This is a Fantastic request for Info. I am relieved to know there are some 
folks that can still frame a question in such a way to be a pleasure to read.  
Thanks,
Ed

-----Original Message-----
>From: André Warnier <a...@ice-sa.com>
>Sent: Mar 13, 2009 12:04 PM
>To: Tomcat Users List <users@tomcat.apache.org>
>Subject: Re: Tomcat for Dummies
>
>Hi.  I hadn't had a chance yet to thank the various people here for
>having the patience and persistence to explain to this dummy what must
>be rather evident to experts.
>I do so now, profusely.
>It was very informative and rather clear.

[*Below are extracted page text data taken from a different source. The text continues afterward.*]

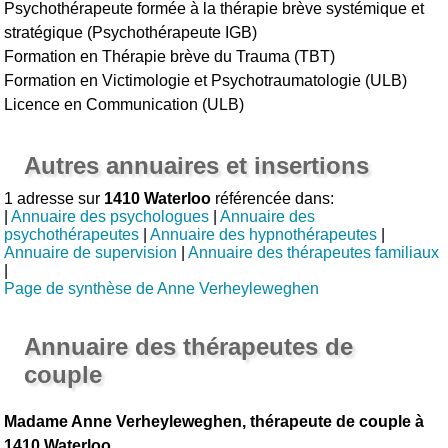
Psychothérapeute formée à la thérapie brève systémique et
stratégique (Psychothérapeute IGB)
Formation en Thérapie brève du Trauma (TBT)
Formation en Victimologie et Psychotraumatologie (ULB)
Licence en Communication (ULB)
Autres annuaires et insertions
1 adresse sur
1410 Waterloo
référencée dans:
|
Annuaire des psychologues
|
Annuaire des
psychothérapeutes
|
Annuaire des hypnothérapeutes
|
Annuaire de supervision
|
Annuaire des thérapeutes familiaux
|
Page de synthèse de Anne Verheyleweghen
Annuaire des thérapeutes de
couple
Madame Anne Verheyleweghen, thérapeute de couple à
1410 Waterloo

>I also gather that some of the details were not necessarily so evident
>to the experts either, before they themselves went digging in the code.
>
>I have read the Servlet Specs section 10.  I can't say I enjoy it
>particularly, the reason being that at just about every line it refers
>to some probably basic Java or servlet server knowledge that
>unfortunately I do not have yet, so it is sometimes to me rather
>cryptic.  It is so however, that the Specs plus your explanations
>together really make this a lot easier to grasp.
>
>Just one tiny aspect remains, no longer mysterious but just a bit hazy
>still.  It does have to do also with my lack of Java knowledge still.
>
>Thus a servlet which is part of a webapp asks the Manager for it (the
>webapp) to be undeployed. As a consequence, Tomcat no longer accepts new
>requests for that webapp, and starts the process of stopping it and
>undeploying it.  If the webapp defined a ServletContextListener, this
>"thing" 's ContextDestroy function will be called, once, by Tomcat, the
>idea being that this is a warning like "watch it, you are being stopped
>and undeployed".  Tomcat basically does not care after that if the
>webapp really does anything with the warning, but it waits a reasonable
>time (some tens of seconds possibly) for any currently active servlets
>of that webapp to have a chance to finish up and return.  After this
>time has passed, if any servlets of the webapp were still active, Tomcat
>would forcefully kill them off (how it does that I don't know, but I
>really don't need or want to know that).
>
>What I still do not know is the following : suppose there are 3 active
>servlets (processing requests) at the moment the request to undeploy is
>issued by one of them.  The servlet issuing the undeploy request knows
>that it has asked for it, so it can take any appropriate measures to
>terminate itself cleanly and quickly.
>Which leaves the other two (I am using two intentionally, because there
>is only one call to the ServletContextListener; it avoids cheating).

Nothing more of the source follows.